The Dog Boy had wandered in a daze back to the lee of the striped tent where Hal found him. Douglas held by the Invaders. Jamie in France. The Dog Boy only had a vague idea that France was somewhere south of England, which was south of Berwick; it seemed a long way off, even if the high and mighty spoke the language of the place to one another and there was actually a man from France here, on Abbey Craig.
In the middle of the flickering fires, like roses in the dark, the men huddled close and the Dog Boy felt utterly alone, felt the great, black brooding of the surrounding trees, sighing and creaking in the dark.
Jamie, Douglas Castle – everything he had known was gone, even the Lothian lord’s fine dogs. Now most the few men he knew – Tod’s Wattie and Bangtail and the others – were far across the night and the swooping loops of the river, down where the faint pricking lights marked Cambuskenneth Abbey. He was glad that Sim and the Lord Hal were close.
‘Get yourself to Sim,’ Hal said to the huddled Dog Boy, the tail-down hunch of him wrenching his heart. ‘He is by a fire with something in a pot.’
The Dog Boy went into the night. Hal heard the tent rustle again as Moray left it and then Wallace’s bass rumble slipped through the canvas.
‘Ye can stop skulking at the eaves, Hal Sientcler, and come and tell me about a stonecarver.’
Wearily, Hal levered himself up and went in to where the air reeked of stale sweat and wet wool. Wallace lay slumped in a curule chair, the hand-and-a-half no more than a forearm length from his right hand. He listened as Hal told him about the Savoyard stonecarver.
‘Forty days, is it? We never have forty days, Hal. We have the night and the morn and, God willing, if battle be joined as we wish it, the morn’s morn.’
Hal shifted slightly and inwardly cursed the great giant lolled opposite. He wore better clothes these days – even hose and shoes, as befitting one of the saviours of the realm – but it was still the same brigand Wallace.
‘I can hardly assault Cambuskenneth,’ Hal declared. ‘The man has sanctuary for forty days. He has thirty-seven of them left. He cannot get out without being seen, for I have posted men to watch every way away from the place.’

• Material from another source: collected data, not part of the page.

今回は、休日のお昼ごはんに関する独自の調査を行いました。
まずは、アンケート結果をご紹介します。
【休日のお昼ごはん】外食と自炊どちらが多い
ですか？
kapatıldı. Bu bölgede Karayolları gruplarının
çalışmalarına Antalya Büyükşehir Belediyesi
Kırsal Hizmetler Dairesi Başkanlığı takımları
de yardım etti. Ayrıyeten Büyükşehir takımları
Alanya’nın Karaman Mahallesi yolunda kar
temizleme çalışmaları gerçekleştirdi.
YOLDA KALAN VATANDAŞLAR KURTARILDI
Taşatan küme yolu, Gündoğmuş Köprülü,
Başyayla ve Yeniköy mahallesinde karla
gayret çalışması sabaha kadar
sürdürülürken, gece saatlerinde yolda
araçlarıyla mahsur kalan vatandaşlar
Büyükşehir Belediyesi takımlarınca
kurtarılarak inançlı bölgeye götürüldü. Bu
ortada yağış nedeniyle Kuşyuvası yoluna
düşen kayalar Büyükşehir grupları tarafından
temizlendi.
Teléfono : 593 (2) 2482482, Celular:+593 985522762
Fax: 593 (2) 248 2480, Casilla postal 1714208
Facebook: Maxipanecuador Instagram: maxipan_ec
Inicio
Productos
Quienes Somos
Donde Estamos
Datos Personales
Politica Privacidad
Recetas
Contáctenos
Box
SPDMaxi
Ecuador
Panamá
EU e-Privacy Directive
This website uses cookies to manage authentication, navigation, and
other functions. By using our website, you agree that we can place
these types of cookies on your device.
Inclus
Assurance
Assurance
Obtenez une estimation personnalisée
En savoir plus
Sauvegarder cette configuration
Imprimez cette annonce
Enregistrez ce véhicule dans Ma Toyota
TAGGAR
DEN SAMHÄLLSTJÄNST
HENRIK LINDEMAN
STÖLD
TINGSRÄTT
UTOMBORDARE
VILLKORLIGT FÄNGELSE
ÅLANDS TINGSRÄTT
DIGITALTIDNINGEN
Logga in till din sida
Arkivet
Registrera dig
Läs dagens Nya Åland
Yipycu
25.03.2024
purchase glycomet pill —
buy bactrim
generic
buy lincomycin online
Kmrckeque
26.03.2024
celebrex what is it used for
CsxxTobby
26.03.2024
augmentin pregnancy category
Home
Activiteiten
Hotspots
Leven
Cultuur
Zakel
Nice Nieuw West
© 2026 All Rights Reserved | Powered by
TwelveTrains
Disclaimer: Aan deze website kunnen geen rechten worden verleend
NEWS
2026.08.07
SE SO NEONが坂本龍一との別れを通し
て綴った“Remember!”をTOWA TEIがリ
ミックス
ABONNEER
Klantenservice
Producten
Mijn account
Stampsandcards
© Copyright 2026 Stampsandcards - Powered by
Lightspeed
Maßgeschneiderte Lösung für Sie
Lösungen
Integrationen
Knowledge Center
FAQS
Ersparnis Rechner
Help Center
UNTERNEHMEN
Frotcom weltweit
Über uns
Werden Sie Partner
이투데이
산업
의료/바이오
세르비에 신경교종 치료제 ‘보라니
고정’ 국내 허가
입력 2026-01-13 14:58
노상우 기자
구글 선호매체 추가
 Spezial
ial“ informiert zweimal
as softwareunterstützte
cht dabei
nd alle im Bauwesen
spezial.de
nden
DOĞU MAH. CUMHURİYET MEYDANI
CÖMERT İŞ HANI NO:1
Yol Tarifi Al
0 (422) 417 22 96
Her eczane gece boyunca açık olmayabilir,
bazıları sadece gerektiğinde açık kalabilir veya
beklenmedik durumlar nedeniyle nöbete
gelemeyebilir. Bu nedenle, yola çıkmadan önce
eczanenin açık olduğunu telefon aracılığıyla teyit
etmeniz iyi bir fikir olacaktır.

Wallace heaved a sigh and shook his shaggy head.
‘The army had been here a week waiting for the English to relieve out threat against Stirling. I cannot believe the man was under my nose for that time,’ he said and then grinned ruefully. ‘Ye did good in tracking him, more praise to ye for that.’
Hal did not feel comforted; it had not exactly been difficult to work out that Manon de Faucigny would head for the abbey at Stirling – Cambuskenneth was perfect for a man of some quality, with skills and tools specific to kirk stonecarving and the history of having worked at Scone.
Since he was a Savoyard, it was not hard to find out that he was in residence – but the questioning had revealed their presence and the abbot, initially smiling and helpful, returned grim-faced to tell Hal that the man they sought was now in sanctuary. In forty days, he would have to leave, until then he was inviolate. He did not want to see or be seen by Hal or anyone else.
‘Well,’ Wallace answered. ‘After the morn, all matters will be resolved, win or lose. The abbey included.’
Hal did not doubt it; here was a man who had sacked Scone, who had burned Bishop Wishart’s house – in a fit of temper some said, after hearing that his mentor had given in at Irvine. The likes of an abbey was no trouble to the conscience of a man like that, yet Hal did not like the idea of sacking it and said so.
‘A wee bit too much brigand for ye, Sir Hal?’ said Wallace, his sneer bitter and curled.
‘Did clerics do ye harm afore?’ Hal countered, stung to daring. ‘When ye were up for the priesthood?’
Wallace stirred from his scowling and grinned, slack with weariness.
‘No, no – I was a bad cleric always – though a good man, John Blair, tried to put me on the path. But my wayward young nature had mair affinity with Mattie.’
He glanced up and smiled wryly.
‘Son of my uncle, who was a priest,’ he added. ‘Like all such, he was neither sheep nor wolf and suffered because of it. Wanting no part of priesthood and yet stepping into the robes, like myself. What dutiful sons we were – I am sometimes sure that bairns weep at birth because they know the estate they are born into.’
Hal recalled the few priests sons he had known, pinch-faced boys living in a nether world where they were unacknowledged and yet given the advantages of rank as if they had been. Even Bishop Wishart had sons, though no-one called them anything other than ‘nephews’.
‘Mattie,’ Wallace went on, dreamy-voiced with remembering, ‘showed me the way of survival as an outlaw, mind you, so the life clerical was not all wasted time.’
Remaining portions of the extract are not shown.